--- START ---
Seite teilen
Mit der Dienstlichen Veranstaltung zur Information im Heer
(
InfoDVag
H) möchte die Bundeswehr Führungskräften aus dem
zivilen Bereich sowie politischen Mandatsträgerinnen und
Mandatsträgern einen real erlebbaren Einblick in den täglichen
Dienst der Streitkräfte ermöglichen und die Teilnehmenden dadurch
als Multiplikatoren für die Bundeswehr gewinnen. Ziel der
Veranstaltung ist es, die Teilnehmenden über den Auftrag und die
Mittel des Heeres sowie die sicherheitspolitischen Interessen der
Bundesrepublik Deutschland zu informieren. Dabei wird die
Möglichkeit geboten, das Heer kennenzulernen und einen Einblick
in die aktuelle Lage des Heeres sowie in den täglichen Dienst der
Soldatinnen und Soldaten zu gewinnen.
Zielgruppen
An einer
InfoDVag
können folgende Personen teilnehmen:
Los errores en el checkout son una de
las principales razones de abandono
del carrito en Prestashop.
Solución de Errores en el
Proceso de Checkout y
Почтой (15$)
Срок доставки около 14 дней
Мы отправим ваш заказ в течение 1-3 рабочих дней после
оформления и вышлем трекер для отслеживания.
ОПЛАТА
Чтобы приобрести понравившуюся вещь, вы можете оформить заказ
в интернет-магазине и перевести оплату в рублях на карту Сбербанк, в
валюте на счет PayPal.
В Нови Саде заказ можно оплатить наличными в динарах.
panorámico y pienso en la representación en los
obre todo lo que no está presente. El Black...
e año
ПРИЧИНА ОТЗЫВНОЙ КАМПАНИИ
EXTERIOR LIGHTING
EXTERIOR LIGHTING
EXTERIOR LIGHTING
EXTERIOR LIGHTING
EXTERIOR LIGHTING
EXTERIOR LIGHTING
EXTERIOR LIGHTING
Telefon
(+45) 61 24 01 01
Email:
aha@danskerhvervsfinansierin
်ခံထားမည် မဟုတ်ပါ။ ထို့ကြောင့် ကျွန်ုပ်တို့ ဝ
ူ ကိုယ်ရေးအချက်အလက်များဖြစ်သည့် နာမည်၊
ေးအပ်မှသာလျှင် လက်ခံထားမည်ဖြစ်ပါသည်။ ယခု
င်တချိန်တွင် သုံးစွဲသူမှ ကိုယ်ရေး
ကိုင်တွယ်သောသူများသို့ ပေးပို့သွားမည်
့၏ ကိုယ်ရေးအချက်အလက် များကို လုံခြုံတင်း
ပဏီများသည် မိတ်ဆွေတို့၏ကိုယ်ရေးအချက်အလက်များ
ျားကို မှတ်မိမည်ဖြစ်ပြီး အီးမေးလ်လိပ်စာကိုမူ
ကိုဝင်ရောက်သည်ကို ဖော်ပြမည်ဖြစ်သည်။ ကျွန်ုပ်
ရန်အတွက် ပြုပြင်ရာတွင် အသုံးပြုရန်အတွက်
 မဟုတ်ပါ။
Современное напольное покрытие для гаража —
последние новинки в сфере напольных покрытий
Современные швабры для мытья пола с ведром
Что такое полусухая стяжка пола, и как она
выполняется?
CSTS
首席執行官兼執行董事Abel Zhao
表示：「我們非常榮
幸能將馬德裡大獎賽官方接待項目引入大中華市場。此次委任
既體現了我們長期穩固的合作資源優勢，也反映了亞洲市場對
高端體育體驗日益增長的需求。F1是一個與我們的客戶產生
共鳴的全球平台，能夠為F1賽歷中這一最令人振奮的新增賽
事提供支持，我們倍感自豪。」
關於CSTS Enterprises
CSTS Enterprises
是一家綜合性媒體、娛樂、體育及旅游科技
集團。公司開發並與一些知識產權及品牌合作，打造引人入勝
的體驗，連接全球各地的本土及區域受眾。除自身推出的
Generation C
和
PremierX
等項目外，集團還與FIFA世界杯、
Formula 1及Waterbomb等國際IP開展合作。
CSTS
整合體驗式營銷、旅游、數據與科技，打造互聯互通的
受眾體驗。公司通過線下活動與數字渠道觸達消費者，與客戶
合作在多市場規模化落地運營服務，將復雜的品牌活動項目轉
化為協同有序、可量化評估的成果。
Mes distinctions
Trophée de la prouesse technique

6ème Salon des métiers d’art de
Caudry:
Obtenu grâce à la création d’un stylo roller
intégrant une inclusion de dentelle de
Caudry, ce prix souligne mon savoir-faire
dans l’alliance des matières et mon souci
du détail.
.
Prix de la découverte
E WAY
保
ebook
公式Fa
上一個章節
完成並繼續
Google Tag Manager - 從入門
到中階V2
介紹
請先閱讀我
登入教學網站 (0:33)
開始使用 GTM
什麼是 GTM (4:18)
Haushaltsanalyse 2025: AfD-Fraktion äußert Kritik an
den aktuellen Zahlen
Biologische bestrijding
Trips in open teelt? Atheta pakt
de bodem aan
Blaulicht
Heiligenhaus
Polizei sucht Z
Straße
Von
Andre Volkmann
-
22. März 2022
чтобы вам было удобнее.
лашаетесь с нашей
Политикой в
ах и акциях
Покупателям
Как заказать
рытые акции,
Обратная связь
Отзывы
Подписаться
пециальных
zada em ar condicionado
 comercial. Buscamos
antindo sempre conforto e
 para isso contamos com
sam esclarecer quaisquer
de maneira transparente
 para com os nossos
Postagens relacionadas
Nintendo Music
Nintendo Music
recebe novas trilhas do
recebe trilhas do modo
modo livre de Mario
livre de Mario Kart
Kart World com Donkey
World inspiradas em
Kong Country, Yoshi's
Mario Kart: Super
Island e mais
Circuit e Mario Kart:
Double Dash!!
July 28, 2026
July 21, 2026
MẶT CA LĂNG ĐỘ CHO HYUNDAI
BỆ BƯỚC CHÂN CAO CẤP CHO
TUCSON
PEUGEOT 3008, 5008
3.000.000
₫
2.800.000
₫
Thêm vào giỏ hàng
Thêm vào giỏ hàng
--- END ---
PROBLEM — Copy, please, every line from the start of the entries down to the line that holds "幸能將馬德裡大獎賽官方接待項目引入大中華市場。此次委任", with both of those lines included and no others.

WRITTEN SOLUTION —
Seite teilen
Mit der Dienstlichen Veranstaltung zur Information im Heer
(
InfoDVag
H) möchte die Bundeswehr Führungskräften aus dem
zivilen Bereich sowie politischen Mandatsträgerinnen und
Mandatsträgern einen real erlebbaren Einblick in den täglichen
Dienst der Streitkräfte ermöglichen und die Teilnehmenden dadurch
als Multiplikatoren für die Bundeswehr gewinnen. Ziel der
Veranstaltung ist es, die Teilnehmenden über den Auftrag und die
Mittel des Heeres sowie die sicherheitspolitischen Interessen der
Bundesrepublik Deutschland zu informieren. Dabei wird die
Möglichkeit geboten, das Heer kennenzulernen und einen Einblick
in die aktuelle Lage des Heeres sowie in den täglichen Dienst der
Soldatinnen und Soldaten zu gewinnen.
Zielgruppen
An einer
InfoDVag
können folgende Personen teilnehmen:
Los errores en el checkout son una de
las principales razones de abandono
del carrito en Prestashop.
Solución de Errores en el
Proceso de Checkout y
Почтой (15$)
Срок доставки около 14 дней
Мы отправим ваш заказ в течение 1-3 рабочих дней после
оформления и вышлем трекер для отслеживания.
ОПЛАТА
Чтобы приобрести понравившуюся вещь, вы можете оформить заказ
в интернет-магазине и перевести оплату в рублях на карту Сбербанк, в
валюте на счет PayPal.
В Нови Саде заказ можно оплатить наличными в динарах.
panorámico y pienso en la representación en los
obre todo lo que no está presente. El Black...
e año
ПРИЧИНА ОТЗЫВНОЙ КАМПАНИИ
EXTERIOR LIGHTING
EXTERIOR LIGHTING
EXTERIOR LIGHTING
EXTERIOR LIGHTING
EXTERIOR LIGHTING
EXTERIOR LIGHTING
EXTERIOR LIGHTING
Telefon
(+45) 61 24 01 01
Email:
aha@danskerhvervsfinansierin
်ခံထားမည် မဟုတ်ပါ။ ထို့ကြောင့် ကျွန်ုပ်တို့ ဝ
ူ ကိုယ်ရေးအချက်အလက်များဖြစ်သည့် နာမည်၊
ေးအပ်မှသာလျှင် လက်ခံထားမည်ဖြစ်ပါသည်။ ယခု
င်တချိန်တွင် သုံးစွဲသူမှ ကိုယ်ရေး
ကိုင်တွယ်သောသူများသို့ ပေးပို့သွားမည်
့၏ ကိုယ်ရေးအချက်အလက် များကို လုံခြုံတင်း
ပဏီများသည် မိတ်ဆွေတို့၏ကိုယ်ရေးအချက်အလက်များ
ျားကို မှတ်မိမည်ဖြစ်ပြီး အီးမေးလ်လိပ်စာကိုမူ
ကိုဝင်ရောက်သည်ကို ဖော်ပြမည်ဖြစ်သည်။ ကျွန်ုပ်
ရန်အတွက် ပြုပြင်ရာတွင် အသုံးပြုရန်အတွက်
 မဟုတ်ပါ။
Современное напольное покрытие для гаража —
последние новинки в сфере напольных покрытий
Современные швабры для мытья пола с ведром
Что такое полусухая стяжка пола, и как она
выполняется?
CSTS
首席執行官兼執行董事Abel Zhao
表示：「我們非常榮
幸能將馬德裡大獎賽官方接待項目引入大中華市場。此次委任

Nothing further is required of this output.